(Dataset entries)
----

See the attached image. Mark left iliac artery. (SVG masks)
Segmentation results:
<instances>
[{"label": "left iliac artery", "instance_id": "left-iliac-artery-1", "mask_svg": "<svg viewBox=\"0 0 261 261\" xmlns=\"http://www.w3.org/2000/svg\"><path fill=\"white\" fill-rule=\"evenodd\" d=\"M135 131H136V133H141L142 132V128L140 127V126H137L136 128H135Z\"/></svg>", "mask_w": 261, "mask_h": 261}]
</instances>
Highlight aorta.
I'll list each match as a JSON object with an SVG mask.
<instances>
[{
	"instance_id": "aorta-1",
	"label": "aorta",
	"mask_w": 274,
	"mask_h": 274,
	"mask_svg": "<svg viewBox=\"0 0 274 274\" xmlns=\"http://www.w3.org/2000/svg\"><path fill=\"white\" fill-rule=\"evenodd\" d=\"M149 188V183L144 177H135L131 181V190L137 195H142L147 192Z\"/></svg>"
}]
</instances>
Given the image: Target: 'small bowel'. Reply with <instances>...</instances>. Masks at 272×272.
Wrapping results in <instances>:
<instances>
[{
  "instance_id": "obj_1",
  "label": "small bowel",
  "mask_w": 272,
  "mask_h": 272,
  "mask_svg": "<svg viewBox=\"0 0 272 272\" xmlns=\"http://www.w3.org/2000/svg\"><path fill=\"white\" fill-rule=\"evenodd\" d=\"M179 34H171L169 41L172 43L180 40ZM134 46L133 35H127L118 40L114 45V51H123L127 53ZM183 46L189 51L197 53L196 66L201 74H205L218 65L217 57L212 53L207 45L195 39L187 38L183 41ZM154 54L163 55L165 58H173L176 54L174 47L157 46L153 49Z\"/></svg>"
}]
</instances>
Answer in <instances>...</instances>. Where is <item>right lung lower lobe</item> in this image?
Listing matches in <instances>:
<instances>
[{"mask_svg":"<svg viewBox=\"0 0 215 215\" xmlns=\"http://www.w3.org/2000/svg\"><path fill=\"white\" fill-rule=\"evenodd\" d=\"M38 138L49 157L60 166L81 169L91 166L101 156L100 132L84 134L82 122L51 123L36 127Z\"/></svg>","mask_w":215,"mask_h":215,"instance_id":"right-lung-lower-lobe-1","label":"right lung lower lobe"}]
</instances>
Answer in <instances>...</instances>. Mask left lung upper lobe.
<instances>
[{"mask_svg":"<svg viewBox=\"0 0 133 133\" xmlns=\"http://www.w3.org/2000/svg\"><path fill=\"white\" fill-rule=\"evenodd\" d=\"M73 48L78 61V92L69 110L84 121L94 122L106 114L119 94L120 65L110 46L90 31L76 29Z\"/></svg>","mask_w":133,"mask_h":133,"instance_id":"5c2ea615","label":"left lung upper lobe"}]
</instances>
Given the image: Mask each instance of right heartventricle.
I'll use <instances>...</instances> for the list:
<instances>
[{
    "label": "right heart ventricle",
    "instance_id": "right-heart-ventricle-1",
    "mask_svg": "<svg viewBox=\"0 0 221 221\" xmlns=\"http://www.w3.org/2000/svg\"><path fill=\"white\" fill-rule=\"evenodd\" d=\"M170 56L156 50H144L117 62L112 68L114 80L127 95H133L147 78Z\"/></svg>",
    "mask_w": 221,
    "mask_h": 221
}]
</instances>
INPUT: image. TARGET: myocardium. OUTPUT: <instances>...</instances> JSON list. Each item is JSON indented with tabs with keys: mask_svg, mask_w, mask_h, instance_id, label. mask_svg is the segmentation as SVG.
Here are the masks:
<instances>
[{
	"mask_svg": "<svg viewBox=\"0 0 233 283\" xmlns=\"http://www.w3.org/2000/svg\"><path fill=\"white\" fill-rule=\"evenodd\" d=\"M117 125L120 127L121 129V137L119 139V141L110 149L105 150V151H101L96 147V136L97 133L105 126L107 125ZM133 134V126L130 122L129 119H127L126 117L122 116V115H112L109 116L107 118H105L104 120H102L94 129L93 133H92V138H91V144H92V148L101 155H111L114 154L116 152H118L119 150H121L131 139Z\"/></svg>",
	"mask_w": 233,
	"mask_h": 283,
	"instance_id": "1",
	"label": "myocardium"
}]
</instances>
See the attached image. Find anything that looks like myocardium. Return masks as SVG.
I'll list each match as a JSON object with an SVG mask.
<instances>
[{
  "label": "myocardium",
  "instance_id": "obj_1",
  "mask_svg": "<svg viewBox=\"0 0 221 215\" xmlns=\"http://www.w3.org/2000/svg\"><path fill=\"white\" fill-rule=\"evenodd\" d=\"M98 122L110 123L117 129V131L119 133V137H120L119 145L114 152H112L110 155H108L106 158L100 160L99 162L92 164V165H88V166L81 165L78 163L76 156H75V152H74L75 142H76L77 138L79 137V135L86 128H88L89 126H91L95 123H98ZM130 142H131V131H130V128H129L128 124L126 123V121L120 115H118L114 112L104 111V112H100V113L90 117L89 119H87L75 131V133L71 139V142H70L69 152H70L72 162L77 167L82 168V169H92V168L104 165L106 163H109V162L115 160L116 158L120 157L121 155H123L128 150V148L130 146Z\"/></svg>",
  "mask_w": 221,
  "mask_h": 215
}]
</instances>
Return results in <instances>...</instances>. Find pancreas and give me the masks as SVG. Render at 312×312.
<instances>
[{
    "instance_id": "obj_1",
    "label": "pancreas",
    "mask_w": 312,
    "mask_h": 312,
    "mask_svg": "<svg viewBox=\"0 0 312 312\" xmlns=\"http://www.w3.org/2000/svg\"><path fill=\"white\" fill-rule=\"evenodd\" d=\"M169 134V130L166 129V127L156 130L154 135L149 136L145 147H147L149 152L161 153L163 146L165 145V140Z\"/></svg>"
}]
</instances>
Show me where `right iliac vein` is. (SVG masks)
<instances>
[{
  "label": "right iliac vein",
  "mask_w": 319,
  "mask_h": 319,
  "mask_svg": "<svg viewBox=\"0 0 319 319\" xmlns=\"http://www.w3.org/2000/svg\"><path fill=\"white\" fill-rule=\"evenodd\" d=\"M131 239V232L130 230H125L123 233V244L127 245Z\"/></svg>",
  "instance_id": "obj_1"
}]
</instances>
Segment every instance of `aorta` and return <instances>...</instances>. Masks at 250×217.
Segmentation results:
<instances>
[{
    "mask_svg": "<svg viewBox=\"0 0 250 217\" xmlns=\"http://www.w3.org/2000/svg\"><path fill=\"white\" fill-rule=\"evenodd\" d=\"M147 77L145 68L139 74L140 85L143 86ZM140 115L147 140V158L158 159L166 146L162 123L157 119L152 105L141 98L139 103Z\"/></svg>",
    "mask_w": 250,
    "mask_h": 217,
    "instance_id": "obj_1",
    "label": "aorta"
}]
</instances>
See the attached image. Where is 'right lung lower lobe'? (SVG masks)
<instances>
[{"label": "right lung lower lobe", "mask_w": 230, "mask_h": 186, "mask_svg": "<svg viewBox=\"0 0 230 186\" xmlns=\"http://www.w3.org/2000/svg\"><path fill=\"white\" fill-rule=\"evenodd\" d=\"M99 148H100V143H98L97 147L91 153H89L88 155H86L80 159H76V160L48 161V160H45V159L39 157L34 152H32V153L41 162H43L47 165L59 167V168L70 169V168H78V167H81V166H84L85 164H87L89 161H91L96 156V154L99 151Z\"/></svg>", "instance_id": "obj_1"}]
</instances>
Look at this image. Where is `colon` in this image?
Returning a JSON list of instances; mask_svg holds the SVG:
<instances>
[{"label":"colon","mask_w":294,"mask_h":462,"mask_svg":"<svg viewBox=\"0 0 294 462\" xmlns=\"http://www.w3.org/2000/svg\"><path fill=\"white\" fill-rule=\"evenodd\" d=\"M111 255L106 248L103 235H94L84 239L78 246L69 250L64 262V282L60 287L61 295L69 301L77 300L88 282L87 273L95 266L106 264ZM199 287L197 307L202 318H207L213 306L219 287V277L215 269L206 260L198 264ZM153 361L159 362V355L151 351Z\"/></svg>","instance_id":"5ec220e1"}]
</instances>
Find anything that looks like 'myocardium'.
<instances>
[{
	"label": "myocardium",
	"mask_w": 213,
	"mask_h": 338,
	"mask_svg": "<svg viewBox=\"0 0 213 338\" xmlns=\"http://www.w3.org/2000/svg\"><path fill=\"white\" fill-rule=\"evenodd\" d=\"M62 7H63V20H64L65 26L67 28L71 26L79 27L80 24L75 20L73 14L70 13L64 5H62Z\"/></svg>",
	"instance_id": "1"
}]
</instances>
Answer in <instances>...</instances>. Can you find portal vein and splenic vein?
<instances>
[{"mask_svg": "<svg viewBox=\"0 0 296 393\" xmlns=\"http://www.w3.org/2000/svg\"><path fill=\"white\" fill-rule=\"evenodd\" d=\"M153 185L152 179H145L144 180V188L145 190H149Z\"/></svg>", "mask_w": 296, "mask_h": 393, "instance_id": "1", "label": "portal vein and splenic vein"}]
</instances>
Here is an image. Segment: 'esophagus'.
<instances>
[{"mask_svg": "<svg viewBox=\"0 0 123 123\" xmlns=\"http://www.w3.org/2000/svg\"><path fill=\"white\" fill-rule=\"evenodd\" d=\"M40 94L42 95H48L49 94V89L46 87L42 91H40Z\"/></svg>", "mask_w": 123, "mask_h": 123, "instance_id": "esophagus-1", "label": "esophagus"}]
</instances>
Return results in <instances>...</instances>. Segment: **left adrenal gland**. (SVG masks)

----

● Assignment: Return the lines above, from the one containing "Look at this" to the end, exactly as they stand.

● Answer section:
Look at this image. Where is `colon` in this image?
Returning a JSON list of instances; mask_svg holds the SVG:
<instances>
[{"label":"colon","mask_w":294,"mask_h":462,"mask_svg":"<svg viewBox=\"0 0 294 462\" xmlns=\"http://www.w3.org/2000/svg\"><path fill=\"white\" fill-rule=\"evenodd\" d=\"M111 255L106 248L103 235H94L84 239L78 246L69 250L64 262V282L60 287L61 295L69 301L77 300L88 282L87 273L95 266L106 264ZM199 287L197 307L202 318H207L213 306L219 287V277L215 269L206 260L198 264ZM153 361L159 362V355L151 351Z\"/></svg>","instance_id":"5ec220e1"}]
</instances>
Find anything that looks like 'myocardium'.
<instances>
[{
	"label": "myocardium",
	"mask_w": 213,
	"mask_h": 338,
	"mask_svg": "<svg viewBox=\"0 0 213 338\" xmlns=\"http://www.w3.org/2000/svg\"><path fill=\"white\" fill-rule=\"evenodd\" d=\"M62 7H63V20H64L65 26L67 28L71 26L79 27L80 24L75 20L73 14L70 13L64 5H62Z\"/></svg>",
	"instance_id": "1"
}]
</instances>
Answer in <instances>...</instances>. Can you find portal vein and splenic vein?
<instances>
[{"mask_svg": "<svg viewBox=\"0 0 296 393\" xmlns=\"http://www.w3.org/2000/svg\"><path fill=\"white\" fill-rule=\"evenodd\" d=\"M153 185L152 179H145L144 180V188L145 190H149Z\"/></svg>", "mask_w": 296, "mask_h": 393, "instance_id": "1", "label": "portal vein and splenic vein"}]
</instances>
Here is an image. Segment: 'esophagus'.
<instances>
[{"mask_svg": "<svg viewBox=\"0 0 123 123\" xmlns=\"http://www.w3.org/2000/svg\"><path fill=\"white\" fill-rule=\"evenodd\" d=\"M40 94L42 95H48L49 94V89L46 87L42 91H40Z\"/></svg>", "mask_w": 123, "mask_h": 123, "instance_id": "esophagus-1", "label": "esophagus"}]
</instances>
Return results in <instances>...</instances>. Segment: **left adrenal gland**. (SVG masks)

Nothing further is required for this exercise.